═══ DATA TO EXAMINE ═══

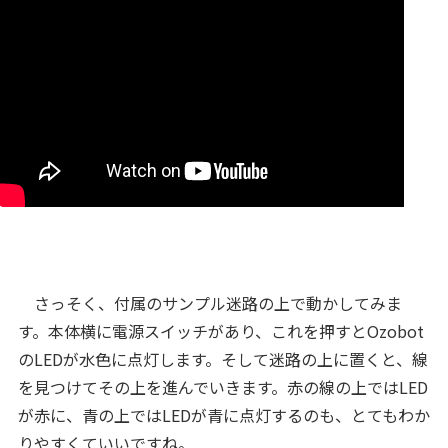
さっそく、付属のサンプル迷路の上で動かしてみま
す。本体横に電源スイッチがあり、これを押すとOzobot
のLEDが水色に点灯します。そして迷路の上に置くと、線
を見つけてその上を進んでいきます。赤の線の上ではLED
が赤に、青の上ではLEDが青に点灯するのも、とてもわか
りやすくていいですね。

═══
═══ DATA TO EXAMINE ═══

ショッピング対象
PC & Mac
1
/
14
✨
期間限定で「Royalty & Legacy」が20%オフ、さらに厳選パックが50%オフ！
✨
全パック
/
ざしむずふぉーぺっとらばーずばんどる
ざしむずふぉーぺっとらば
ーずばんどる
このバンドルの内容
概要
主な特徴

═══
═══ DATA TO EXAMINE ═══

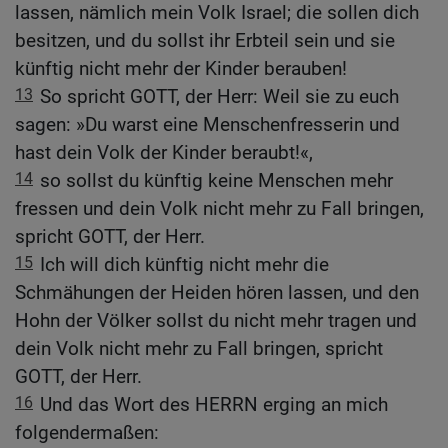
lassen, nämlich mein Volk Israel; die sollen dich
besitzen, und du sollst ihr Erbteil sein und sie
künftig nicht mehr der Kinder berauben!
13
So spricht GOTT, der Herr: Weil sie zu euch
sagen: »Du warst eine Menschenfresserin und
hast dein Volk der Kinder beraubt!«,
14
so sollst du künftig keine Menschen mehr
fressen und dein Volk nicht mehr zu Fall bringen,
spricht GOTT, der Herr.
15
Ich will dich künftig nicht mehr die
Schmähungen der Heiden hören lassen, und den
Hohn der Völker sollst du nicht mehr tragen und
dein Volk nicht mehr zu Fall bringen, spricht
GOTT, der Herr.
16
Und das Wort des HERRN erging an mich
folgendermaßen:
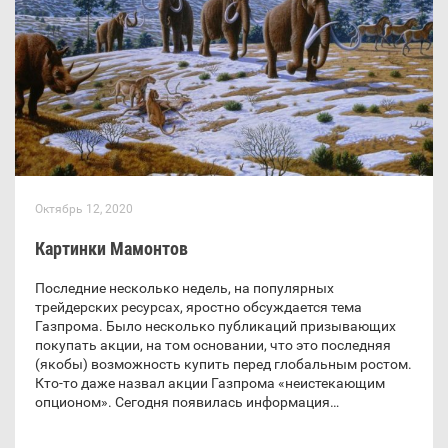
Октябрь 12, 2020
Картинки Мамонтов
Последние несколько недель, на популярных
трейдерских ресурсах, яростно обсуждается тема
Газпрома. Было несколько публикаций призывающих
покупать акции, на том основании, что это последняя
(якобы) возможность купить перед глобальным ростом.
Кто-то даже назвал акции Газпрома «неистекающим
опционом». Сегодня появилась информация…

═══

_ABOUT THIS EXERCISE_
Across the entries, each line containing the word "spricht" is to be counted once; the total alone is to be given.

_RESULT OF THE TASK_
3